--- INFORMATION PROVIDED Enclosed Below ---

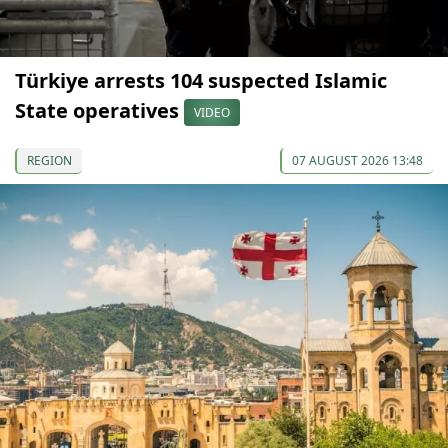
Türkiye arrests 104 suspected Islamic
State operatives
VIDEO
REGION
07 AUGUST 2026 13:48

--- End of Enclosed INFORMATION PROVIDED ---
--- INFORMATION PROVIDED Enclosed Below ---

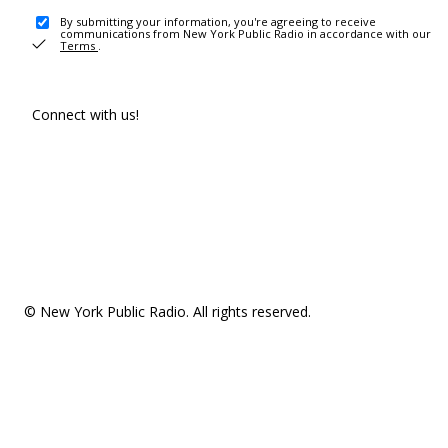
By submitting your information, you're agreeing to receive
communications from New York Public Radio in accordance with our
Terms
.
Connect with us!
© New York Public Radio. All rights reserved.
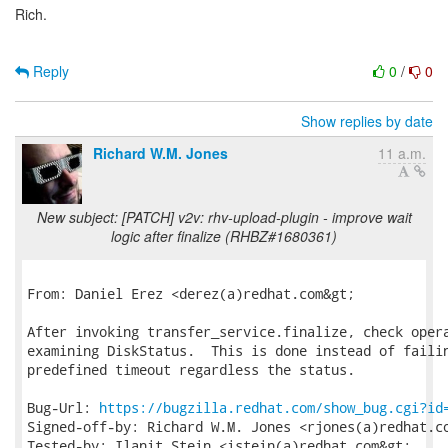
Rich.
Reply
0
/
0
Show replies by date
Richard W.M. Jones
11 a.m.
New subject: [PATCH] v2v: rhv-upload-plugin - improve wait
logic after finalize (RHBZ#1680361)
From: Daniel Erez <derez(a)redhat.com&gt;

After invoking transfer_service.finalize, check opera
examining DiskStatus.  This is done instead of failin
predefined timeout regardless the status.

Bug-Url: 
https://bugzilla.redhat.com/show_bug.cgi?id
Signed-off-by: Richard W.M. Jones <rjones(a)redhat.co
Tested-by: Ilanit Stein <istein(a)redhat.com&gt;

--- End of Enclosed INFORMATION PROVIDED ---

* **TASK INSTRUCTIONS**: Look through the entries above and report each line where the string "Richard" occurs.

* **YOUR RESPONSE**:
Richard W.M. Jones
Signed-off-by: Richard W.M. Jones <rjones(a)redhat.co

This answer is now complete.